Conséquence clef : si l’AT est établi, s’appliquent les règles protectrices “AT/MP” (notamment en matière de suspension du contrat et de licenciement). La Cour de cassation a rappelé en septembre 2025 la portée concrète de ces protections (conditions et moment où l’employeur est réputé en avoir connaissance).

Pourquoi c’est sensible pour le management

Le “recadrage” n’est plus neutre : la frontière entre entretien “ferme” et choc émotionnel est appréciée in concreto (circonstances, tonalité, contexte, état de santé connu, témoins…).

Si le salarié bénéficie d’un arrêt de travail pour lésion psychique et que les éléments factuels corroborent un événement daté et soudain, la présomption d’imputabilité joue en sa faveur ; la contestation par l’employeur devient complexe.

Impacts juridiques possibles pour l’employeur

Contentieux AT/MP plus probable (imputabilité, soins/arrêts, taux d’IPP). Des arrêts lyonnais de septembre 2025 illustrent que l’imputabilité se tranche au vu de l’ensemble des éléments et non de la seule prise en charge CPAM.

Volet RH : protections “AT/MP” lors des absences (risque de nullité ou sans cause réelle et sérieuse en cas de licenciement mal calé dans le temps/au regard de la connaissance de l’origine professionnelle).

Plan d’action DRH / managers (check-list opérationnelle)

- Préparer les entretiens sensibles : objectifs écrits, faits datés, mots choisis, présence d’un tiers si tension anticipée.

- Proscription des formulations dénigrantes / insinuations ; rester factuel (comportements observables, impacts, attentes).

- Tracer : convocation, durée, lieu, personnes présentes, déroulé synthétique.

- Réagir si malaise/choc : faire cesser l’échange, orienter vers les secours/médecin, déclarer sans délai tout événement pouvant relever d’un AT (procédure interne + R.441-2 CSS côté employeur).

- Soins/arrêts : centraliser les justificatifs, garder le contact bienveillant avec le salarié (sans pression).

- Décisions disciplinaires : geler tant que l’origine pro n’est pas clarifiée ; ré-évaluer le timing au regard des règles AT/MP.

- Former les managers : conduite d’entretien, signaux faibles psychosociaux, alternatives au recadrage “à chaud”.

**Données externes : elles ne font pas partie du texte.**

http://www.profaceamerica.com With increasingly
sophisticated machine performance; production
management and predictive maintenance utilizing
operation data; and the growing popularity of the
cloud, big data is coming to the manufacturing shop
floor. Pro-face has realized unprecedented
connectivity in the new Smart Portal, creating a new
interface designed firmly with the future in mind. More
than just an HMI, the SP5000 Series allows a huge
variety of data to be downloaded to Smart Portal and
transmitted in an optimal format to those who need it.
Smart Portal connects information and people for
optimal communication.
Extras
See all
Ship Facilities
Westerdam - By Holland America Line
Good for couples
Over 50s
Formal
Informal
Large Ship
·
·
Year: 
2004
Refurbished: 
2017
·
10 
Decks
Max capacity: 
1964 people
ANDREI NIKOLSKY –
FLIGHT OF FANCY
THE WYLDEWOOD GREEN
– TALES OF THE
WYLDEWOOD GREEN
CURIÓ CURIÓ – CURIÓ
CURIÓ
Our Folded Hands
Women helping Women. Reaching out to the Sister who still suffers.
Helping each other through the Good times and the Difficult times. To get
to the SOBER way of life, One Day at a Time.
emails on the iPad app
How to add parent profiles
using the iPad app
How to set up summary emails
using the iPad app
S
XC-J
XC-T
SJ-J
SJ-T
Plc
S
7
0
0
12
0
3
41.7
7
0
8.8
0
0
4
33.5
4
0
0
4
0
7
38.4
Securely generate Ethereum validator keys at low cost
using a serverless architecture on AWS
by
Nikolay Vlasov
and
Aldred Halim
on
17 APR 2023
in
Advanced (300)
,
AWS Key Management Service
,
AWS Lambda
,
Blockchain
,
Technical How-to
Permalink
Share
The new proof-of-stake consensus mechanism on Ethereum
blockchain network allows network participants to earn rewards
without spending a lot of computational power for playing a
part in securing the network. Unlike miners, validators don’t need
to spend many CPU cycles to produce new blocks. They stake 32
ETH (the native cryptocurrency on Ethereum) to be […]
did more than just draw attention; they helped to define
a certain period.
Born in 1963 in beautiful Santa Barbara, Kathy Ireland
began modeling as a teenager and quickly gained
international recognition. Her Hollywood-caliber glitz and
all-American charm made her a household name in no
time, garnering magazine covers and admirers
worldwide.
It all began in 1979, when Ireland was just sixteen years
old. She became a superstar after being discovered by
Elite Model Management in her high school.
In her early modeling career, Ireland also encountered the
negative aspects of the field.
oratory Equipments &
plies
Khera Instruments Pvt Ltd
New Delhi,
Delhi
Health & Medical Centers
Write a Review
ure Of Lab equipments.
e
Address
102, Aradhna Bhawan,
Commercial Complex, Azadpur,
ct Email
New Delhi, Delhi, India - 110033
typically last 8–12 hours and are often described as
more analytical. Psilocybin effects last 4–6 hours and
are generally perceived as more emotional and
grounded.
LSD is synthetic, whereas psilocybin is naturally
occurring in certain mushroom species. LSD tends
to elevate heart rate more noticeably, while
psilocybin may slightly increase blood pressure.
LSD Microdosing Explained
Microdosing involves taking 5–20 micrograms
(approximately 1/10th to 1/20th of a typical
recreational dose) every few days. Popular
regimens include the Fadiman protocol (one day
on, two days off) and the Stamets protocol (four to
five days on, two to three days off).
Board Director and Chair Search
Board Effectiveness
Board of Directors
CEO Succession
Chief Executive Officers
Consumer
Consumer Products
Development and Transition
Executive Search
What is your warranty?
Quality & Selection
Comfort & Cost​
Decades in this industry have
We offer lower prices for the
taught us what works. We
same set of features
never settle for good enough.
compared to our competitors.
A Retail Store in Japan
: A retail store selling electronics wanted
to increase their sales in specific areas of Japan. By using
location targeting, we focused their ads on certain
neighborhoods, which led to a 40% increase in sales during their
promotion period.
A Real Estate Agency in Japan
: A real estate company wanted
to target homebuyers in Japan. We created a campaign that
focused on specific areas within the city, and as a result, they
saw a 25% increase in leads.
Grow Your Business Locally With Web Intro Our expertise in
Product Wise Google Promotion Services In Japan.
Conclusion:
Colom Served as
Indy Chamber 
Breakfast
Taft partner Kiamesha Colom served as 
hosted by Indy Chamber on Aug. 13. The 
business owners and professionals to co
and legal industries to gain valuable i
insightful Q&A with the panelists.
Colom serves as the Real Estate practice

- Outiller : canal de signalement, indicateur RPS en continu, accès rapide aux ressources d’écoute (service de santé, psychologue, IPRP).

- Mettre à jour : charte managériale, procédures AT/MP, trames d’entretien, fiches réflexes.

- Anticiper le contentieux : kit probatoire (témoignages, mails factuels, attestations), coordination RH-juridique-médecine du travail.

À retenir (1 minute)

Un recadrage mal conduit peut déclencher un AT psychique ; la question clé est la soudaineté + lésion médicalement constatée.

Une fois l’AT “en jeu”, vos marges de manœuvre RH se réduisent : sécurisez le déroulé des entretiens et traitez l’événement en santé sécurité avant toute décision.

Sources principales : CA Lyon, ch. soc. C, 5 sept. 2025, RG 21/08463
Rappels de principe Cass. 2e civ., 17 févr. 2022 (AT psychique) ; éclairages sept. 2025 sur protections “AT/MP”.